For those of you who are asking, this is dedicated to you:
Dear Derek Hail,
how do you have a successful Halloween party?
Sincerely,
Some Nobody without Friends
Dear Nobody,
That’s an easy question. First of all, to ensure triple success, be born in October. Why? Because you’ll have people in the spirit to want to attend–and actually feel excited about it, because it’s the only time of the year everyone can dress in drag and not get teased too hard about it. Step two, be Katy Perry–it doesn’t hurt to be known as one of the girls that makes out with other girls at parties or who dives face first into a whopping pile of cake. Also, when you’re famous, you get better gifts. Need more proof?

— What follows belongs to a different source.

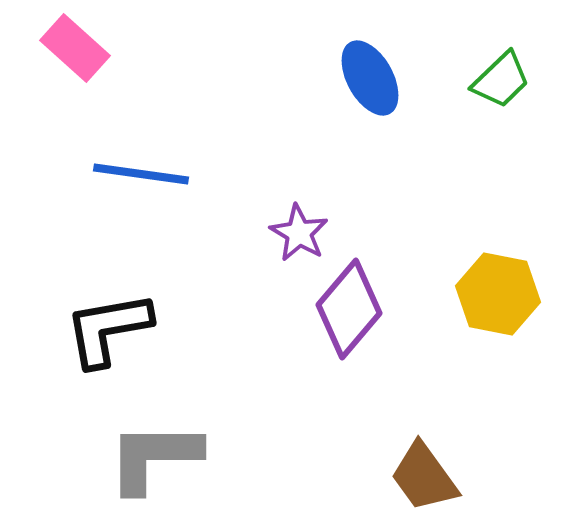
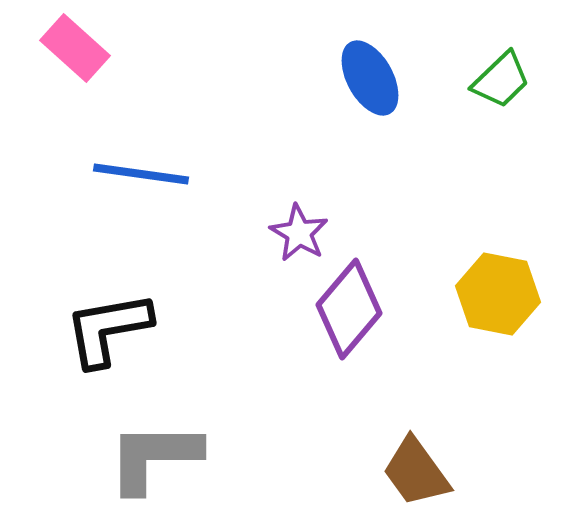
brown trapezoid: moved 8 px left, 5 px up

Inside, the more than 200 guests, including Josh Groban and Cisco Adler, were treated to a game of bobbing for body parts, a coffin photo booth and an execution chamber. Perry’s cake was in the shape of—what else?—a dead body.
Among her gifts was a 10-karat Rosette Button pendent with rubies and diamonds from famed jeweler Pascal Mouawad.
There you have it. You’re either Katy dressed as Steve McQueen and are receiving pricey gifts at a birthday disguised as a hip Halloween party or you’re destined to fail and spiral down into the bottomless pit of mediocrity. I hope that helps, Nobody!